Monti: ”Sacrifici ed equità”

di Mariella Commenta

Il nuovo capo del governo presenta il programma: interventi su Ici, lavoro, pensioni, evasione. Meno tasse sulle donne.
Dunque, nella cura proposta del nuovo premier, risanamento, modernizzazione, ma anche anche più istruzione e pressione fiscale sulle proprietà. Comunque Mario Monti incassa la fiducia di palazzo Madama e chiarisce il profilo del suo esecutivo: un governo che lui stesso battezza di impegno nazionale, dietro alla cui nascita non ci sono complotti internazionali o poteri forti o superpotenze.
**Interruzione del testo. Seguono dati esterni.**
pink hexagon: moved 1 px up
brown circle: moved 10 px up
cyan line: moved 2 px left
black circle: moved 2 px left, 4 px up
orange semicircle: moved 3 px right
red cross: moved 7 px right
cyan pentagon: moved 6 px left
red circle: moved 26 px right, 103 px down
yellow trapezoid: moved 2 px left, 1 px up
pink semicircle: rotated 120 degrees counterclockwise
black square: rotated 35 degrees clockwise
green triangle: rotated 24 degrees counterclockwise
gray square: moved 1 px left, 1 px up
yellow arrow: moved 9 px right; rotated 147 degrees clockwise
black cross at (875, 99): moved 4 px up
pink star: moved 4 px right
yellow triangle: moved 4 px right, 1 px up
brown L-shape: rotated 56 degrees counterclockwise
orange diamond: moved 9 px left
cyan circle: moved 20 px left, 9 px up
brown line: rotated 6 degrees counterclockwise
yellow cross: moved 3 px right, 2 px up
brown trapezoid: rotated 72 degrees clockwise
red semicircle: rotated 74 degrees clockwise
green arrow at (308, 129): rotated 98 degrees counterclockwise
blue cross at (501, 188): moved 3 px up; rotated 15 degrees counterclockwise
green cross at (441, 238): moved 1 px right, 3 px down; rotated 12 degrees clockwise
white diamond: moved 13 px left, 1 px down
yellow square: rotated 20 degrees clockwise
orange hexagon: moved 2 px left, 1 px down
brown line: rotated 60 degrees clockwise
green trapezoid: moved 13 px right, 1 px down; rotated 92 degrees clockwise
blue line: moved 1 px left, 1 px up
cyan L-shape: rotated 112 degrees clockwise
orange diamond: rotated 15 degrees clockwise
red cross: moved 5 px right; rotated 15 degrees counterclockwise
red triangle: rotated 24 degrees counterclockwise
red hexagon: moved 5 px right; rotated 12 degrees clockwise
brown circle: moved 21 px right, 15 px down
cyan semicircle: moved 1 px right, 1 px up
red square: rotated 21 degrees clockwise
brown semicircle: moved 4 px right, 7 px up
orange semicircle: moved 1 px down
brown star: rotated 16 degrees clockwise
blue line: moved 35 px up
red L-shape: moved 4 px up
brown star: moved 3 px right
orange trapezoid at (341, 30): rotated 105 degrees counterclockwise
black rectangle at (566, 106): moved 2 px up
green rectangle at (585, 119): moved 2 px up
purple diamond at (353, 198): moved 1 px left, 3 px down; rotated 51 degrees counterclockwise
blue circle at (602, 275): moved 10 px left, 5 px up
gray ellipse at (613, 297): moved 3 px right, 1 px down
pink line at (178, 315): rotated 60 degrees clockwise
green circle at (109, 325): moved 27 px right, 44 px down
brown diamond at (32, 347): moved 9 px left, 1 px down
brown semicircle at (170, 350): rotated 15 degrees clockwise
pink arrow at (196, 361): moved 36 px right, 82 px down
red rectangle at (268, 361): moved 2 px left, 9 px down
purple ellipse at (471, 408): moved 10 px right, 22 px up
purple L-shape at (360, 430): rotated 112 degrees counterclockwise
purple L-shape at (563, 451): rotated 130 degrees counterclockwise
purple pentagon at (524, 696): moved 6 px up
Un governo, dice, che si basa sulla fiducia che gli ha voluto accordare il presidente della Repubblica, che ha agito per il bene del Paese con saggezza, perizia e senso dello Stato.

Il nuovo Presidente del Consiglio dimostra di essere entrato fino in fondo nel ruolo. I punti del suo programma: l’imperativo ricominciare a crescere; taglio alle spese della casta; lotta all’evasione fiscale; revisione delle pensioni perché l’attuale sistema è sì sostenibile, ma assolutamente squilibrato tra le generazioni; l’esenzione dall’Ici è un’anomalia italiana.
Spiega Berlusconi: ”La soluzione Monti ci è stata imposta con i tempi voluti dal Presidente della Repubblica. E se anche la fiducia del Pdl al nuovo esecutivo sarà garantita per il momento, chiarisce Berlusconi, non sarà a scatola chiusa. Dunque, se ci saranno misure non condivise, la patrimoniale su tutto, il Pdl è pronto a staccare la spina”.
Dice invece Pier Luigi Bersani: ”Nel discorso di Monti c’è passione civile e la voglia di unire equità e crescita: sosterremo lo sforzo del governo. Si passi dalle parole ai fatti e in questo anno si riescano a fare le riforme istituzionali e la riforma della legge elettorale”.
La Lega ribadisce il suo no senza appello e definisce la ricetta del neo premier un’operazione di macelleria sociale, istituzionale e politica.
Pier Ferdinando Casini: ‘‘È una formidabile occasione per le forze politiche di seppellire le asce di guerra e dare vita ad un armistizio che consenta alla politica di riprendere fiato”.
L’Api di Francesco Rutelli dà appoggio pieno e non a termine, in quanto il governo è in grado di affrontare la crisi economica, di riaffermare la nostra credibilità internazionale e condurre una vera e propria pacificazione nazionale.